After reconvening in 2014 for a series of celebratory South African concerts, talk of a new album and resumed live work resurfaced and the band began work on their new album in Nashville in November 2014. Land was released in November 2015.

=== 2024–2025: New members, shows and recording ===
In 2024, John Ellis relaunched the Tree63 brand with new members Angus Warden (drums, vocals) and Deon Knipe (bass, vocals), both accomplished and seasoned musicians.

The band is touring through 2025 and plans to record new material for global release in 2025–26.

==Band members==
Current
- John Ellis — vocals, guitar, piano
- Angus Warden — drums, backing vocals
- Deon Knipe — bass, backing vocals

Former
- Darryl Swart — drums
- Daniel Ornellas — bass
- Thinus Odendaal — drums
- Jon Randall — bass
- Martin Engel — bass

==Discography==
===Studio albums===

List of albums, with selected chart positions, sales and certifications
| Title | Details | Peak positions |  |
| US Christ. | US Heat. |
| Overflow (as "Tree") | Release date: 1997; Label: Independent; Formats: CD, digital download; | — | — |
| 63 (as "Tree") | Release date: 21 March 1999; Label: Kingsway Music; Formats: CD, digital download; | — | — |
| Tree63 | Release date: 24 October 2000; Label: Inpop Records; Formats: CD, digital download; | — | — |
| The Life and Times of Absolute Truth | Release date: 22 October 2002; Label: Inpop Records; Formats: CD, digital download; | — | — |
| The Answer to the Question | Release date: 9 March 2004; Label: Inpop Records; Formats: CD, digital download; | 32 | 29 |
| Worship Volume One: I Stand For You | Release date: 22 November 2005; Label: Inpop Records; Formats: CD, digital download; | — | — |
| Sunday | Release date: 25 September 2007; Label: Inpop Records; Formats: CD, digital download; | 32 | 47 |
| Blessed Be Your Name: The Hits | Release date: 27 May 2008; Label: Inpop Records; Formats: CD, digital download; | — | — |
| Land | Release date: 11 September 2015; Label: Fuel Records; Formats: CD, digital download; | — | — |
| Voyage | Releasing: 26 June 2026; Label: Just Music; Formats: Digital download, streaming; | To be released |  |

===EP===
- UNFINISHED DREAM – Songs from the Sunday Sessions

===Singles===

List of singles, with selected chart positions, showing year released and album name
| Year | Title | Peak positions |  | Album |
| US Christ. | US Christ.
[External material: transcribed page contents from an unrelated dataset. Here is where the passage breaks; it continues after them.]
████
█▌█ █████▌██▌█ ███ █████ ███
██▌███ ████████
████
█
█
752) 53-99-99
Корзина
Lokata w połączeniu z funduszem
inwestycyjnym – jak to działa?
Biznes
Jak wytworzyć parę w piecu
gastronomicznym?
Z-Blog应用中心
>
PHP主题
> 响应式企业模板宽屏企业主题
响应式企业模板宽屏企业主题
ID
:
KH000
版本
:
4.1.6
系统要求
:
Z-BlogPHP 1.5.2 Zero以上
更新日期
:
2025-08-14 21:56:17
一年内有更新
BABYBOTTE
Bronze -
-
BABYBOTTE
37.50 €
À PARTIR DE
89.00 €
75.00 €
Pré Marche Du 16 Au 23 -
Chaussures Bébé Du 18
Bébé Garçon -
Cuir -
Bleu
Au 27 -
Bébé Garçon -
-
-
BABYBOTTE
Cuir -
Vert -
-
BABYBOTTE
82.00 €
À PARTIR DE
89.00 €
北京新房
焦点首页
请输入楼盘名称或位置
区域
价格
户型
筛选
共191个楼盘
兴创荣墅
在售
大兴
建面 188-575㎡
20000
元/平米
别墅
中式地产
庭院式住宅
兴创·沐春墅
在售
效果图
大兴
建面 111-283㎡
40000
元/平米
AC |
| 2002 | "Be All End All" | — | — | The Life and Times Of Absolute Truth |
| "Anxious Seat" | — | — |
| 2004 | "Blessed Be Your Name" | 2 | 2 | The Answer to the Question |
| "King" | 22 | 21 |
| 2005 | "Maker Of All Things" | 33 | 33 |
| 2006 | "I Stand For You" | 15 | 14 | Worship Volume One: I Stand for You |
| "All Over The World" | 5 | 3 |
| 2007 | "Sunday" | 14 | 12 | Sunday |
| 2015 | "The Storm" | — | — | Land |
| "Standing On It" | — | — |
| 2025 | "How Much Longer" | — | — | Voyage |
| 2026 | "Voyage" | — | — |

==Awards==
Tree63, won the GMA Dove Award for Rock Album of the Year in 2001.